_WORK ORDER:_ From the material below, copy every line in which the word "ΓΡΑΣΟ" occurs.

::::::::

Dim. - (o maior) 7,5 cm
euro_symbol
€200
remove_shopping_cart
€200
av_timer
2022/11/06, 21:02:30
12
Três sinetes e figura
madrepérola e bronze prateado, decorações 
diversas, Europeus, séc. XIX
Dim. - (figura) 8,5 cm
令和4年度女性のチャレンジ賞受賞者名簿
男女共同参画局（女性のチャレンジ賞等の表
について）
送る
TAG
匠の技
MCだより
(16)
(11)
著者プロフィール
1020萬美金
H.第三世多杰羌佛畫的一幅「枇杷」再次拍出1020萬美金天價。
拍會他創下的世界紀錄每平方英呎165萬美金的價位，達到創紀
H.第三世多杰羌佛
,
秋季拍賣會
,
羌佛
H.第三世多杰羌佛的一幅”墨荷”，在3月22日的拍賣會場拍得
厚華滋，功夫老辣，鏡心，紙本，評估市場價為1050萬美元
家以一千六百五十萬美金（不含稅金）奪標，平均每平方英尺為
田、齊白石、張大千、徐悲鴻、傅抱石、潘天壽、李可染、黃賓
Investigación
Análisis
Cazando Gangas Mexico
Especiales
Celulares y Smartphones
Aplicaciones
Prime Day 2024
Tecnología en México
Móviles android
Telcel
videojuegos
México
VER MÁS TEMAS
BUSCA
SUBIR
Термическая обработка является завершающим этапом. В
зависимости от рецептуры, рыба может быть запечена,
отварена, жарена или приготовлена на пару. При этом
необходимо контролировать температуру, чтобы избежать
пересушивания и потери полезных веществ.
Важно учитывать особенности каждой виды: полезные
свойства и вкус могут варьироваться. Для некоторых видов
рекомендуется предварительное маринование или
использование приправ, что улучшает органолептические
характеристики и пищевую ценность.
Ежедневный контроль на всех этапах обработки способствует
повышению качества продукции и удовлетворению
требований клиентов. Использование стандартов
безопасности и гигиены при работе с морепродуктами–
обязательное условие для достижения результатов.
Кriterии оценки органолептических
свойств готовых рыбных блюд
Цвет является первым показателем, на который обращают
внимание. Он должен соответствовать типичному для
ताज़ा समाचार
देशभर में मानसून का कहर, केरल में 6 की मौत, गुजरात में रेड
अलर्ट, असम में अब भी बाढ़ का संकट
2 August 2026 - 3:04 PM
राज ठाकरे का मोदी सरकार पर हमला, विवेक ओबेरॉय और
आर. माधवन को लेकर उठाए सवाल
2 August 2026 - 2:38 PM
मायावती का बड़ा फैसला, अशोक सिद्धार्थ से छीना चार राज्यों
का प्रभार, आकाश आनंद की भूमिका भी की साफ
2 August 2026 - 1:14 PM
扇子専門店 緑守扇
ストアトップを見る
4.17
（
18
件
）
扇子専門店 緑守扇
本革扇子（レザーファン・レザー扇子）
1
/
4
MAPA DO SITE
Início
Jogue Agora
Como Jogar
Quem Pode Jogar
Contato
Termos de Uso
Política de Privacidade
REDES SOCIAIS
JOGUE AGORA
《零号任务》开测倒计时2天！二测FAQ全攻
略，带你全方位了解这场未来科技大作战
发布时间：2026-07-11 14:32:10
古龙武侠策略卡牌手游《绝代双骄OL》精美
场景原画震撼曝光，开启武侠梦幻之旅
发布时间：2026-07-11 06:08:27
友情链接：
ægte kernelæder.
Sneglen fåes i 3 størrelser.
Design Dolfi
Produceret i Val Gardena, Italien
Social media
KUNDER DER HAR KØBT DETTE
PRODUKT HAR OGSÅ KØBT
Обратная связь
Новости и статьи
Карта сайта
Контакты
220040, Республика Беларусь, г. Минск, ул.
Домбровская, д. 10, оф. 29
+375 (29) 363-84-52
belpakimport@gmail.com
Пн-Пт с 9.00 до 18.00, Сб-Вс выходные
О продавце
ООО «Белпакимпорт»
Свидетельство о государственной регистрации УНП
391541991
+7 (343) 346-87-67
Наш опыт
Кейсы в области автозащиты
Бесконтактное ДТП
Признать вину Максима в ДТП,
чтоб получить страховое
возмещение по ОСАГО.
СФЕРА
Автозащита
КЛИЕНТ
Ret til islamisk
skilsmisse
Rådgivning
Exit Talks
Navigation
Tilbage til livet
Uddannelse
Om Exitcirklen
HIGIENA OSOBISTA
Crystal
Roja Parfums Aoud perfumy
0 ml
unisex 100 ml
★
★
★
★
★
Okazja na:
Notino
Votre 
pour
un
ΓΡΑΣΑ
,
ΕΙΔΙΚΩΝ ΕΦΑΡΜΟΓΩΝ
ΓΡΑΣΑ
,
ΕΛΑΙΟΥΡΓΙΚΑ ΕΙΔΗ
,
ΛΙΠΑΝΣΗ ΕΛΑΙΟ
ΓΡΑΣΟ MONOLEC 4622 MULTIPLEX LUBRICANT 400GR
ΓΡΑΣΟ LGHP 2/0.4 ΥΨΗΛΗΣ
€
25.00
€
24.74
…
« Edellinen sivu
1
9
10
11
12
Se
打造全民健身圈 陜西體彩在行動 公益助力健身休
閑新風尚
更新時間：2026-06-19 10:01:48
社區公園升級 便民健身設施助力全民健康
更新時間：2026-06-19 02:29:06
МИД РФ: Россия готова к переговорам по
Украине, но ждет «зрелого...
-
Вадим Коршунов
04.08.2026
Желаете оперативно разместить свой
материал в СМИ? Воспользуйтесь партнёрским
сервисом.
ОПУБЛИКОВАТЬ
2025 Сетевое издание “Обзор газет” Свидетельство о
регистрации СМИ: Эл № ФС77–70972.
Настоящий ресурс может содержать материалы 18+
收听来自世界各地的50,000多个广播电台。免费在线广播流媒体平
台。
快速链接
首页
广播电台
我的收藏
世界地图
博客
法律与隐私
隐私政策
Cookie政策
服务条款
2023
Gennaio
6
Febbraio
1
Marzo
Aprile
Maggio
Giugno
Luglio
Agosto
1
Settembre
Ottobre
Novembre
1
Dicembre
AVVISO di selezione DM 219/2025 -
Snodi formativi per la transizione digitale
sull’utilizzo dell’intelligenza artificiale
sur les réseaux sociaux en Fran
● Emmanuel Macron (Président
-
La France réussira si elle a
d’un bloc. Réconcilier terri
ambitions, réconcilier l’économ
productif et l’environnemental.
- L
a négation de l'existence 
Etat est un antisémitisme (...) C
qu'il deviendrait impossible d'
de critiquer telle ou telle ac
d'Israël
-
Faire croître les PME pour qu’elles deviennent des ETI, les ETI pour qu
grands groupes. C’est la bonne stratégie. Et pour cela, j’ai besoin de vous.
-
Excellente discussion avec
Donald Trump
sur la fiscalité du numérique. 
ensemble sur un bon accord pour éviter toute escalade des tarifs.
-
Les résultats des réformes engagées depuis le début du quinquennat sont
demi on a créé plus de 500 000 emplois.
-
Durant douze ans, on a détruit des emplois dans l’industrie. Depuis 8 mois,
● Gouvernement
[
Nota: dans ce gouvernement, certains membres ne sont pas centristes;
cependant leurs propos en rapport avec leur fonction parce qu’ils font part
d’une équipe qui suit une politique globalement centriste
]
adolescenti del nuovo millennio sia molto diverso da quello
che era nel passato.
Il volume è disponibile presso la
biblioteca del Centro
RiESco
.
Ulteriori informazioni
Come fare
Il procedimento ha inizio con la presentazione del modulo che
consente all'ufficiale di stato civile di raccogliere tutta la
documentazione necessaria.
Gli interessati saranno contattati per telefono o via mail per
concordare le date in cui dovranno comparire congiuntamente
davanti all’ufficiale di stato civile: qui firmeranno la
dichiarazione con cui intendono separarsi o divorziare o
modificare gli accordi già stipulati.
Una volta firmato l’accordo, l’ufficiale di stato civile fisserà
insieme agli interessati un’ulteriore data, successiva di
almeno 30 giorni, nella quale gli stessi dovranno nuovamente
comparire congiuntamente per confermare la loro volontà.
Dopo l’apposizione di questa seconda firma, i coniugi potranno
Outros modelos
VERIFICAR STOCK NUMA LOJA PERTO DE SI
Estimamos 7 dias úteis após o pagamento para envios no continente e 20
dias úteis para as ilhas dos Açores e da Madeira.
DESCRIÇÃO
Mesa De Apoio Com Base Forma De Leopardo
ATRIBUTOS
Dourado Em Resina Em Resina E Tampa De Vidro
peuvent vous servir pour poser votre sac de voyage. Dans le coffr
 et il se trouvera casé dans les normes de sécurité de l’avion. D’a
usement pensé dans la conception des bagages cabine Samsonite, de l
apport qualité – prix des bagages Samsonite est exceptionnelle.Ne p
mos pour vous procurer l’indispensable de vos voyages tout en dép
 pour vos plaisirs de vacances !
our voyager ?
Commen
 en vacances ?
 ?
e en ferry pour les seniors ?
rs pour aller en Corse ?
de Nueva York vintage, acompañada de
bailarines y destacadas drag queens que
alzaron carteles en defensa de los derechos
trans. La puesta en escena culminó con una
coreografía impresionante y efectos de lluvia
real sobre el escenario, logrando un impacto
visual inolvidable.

::::::::

_EXERCISE SOLUTION:_
ΓΡΑΣΟ MONOLEC 4622 MULTIPLEX LUBRICANT 400GR
ΓΡΑΣΟ LGHP 2/0.4 ΥΨΗΛΗΣ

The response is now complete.